During World War I, Hart led the college's successful fundraising effort to provide an ambulance for the Red Cross in Paris. In addition to her studies in England, she took study and service trips to Russia, China, India, Turkey, and Japan. She was feared in danger after the 1923 Great Kantō earthquake. She knew Gandhi from her interest in the peace movement, and was a friend to Wellesley alumnae Ying Mei Chun and Mei-ling Soong. She retired from Wellesley in 1937; the following year, the school established a named chair and a lecture series in her honor.

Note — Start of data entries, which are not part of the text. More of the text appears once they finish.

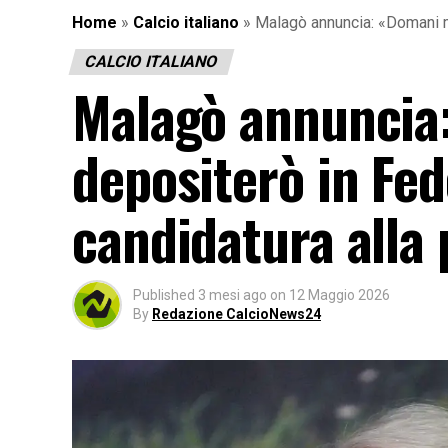
Home
»
Calcio italiano
»
Malagò annuncia: «Domani ma
CALCIO ITALIANO
Malagò annuncia
depositerò in Fed
candidatura alla
Published
3 mesi ago
on
12 Maggio 2026
By
Redazione CalcioNews24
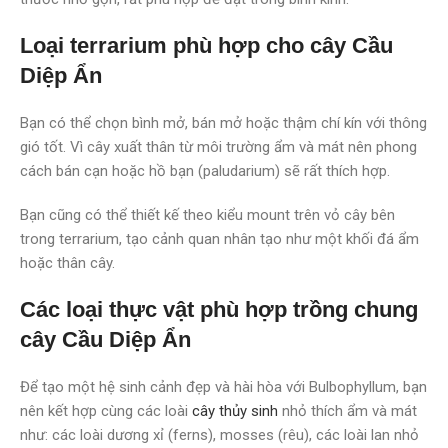
Loại terrarium phù hợp cho cây Cầu
Diệp Ẩn
Bạn có thể chọn bình mở, bán mở hoặc thậm chí kín với thông
gió tốt. Vì cây xuất thân từ môi trường ẩm và mát nên phong
cách bán cạn hoặc hồ bạn (paludarium) sẽ rất thích hợp.
Bạn cũng có thể thiết kế theo kiểu mount trên vỏ cây bên
trong terrarium, tạo cảnh quan nhân tạo như một khối đá ẩm
hoặc thân cây.
Các loại thực vật phù hợp trồng chung
cây Cầu Diệp Ẩn
Để tạo một hệ sinh cảnh đẹp và hài hòa với Bulbophyllum, bạn
nên kết hợp cùng các loài
cây thủy sinh
nhỏ thích ẩm và mát
như: các loài dương xỉ (ferns), mosses (rêu), các loài lan nhỏ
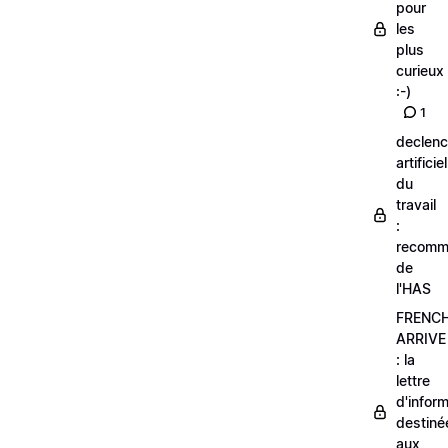
pour
les
plus
curieux
:-)
1
declen
artificiel
du
travail
:
recomm
de
l'HAS
FRENC
ARRIVE
: la
lettre
d'infor
destiné
aux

Hart participated in the women's suffrage movement in Boston, and while visiting in England. She was also active in the American Association of University Women, the Modern Language Association, the YWCA and the Women's International League for Peace and Freedom in the 1920s. In 1933, Marjory Stoneman Douglas hosted her as a speaker at her studio in Florida. In retirement, she was president of the Tucson branch of the National League of American Pen Women.

== Personal life ==
Hart became guardian of three Japanese women students in the 1910s, bringing them from Japan to the United States for schooling. Hart retired to Tucson, Arizona, and died there in 1948, aged 80.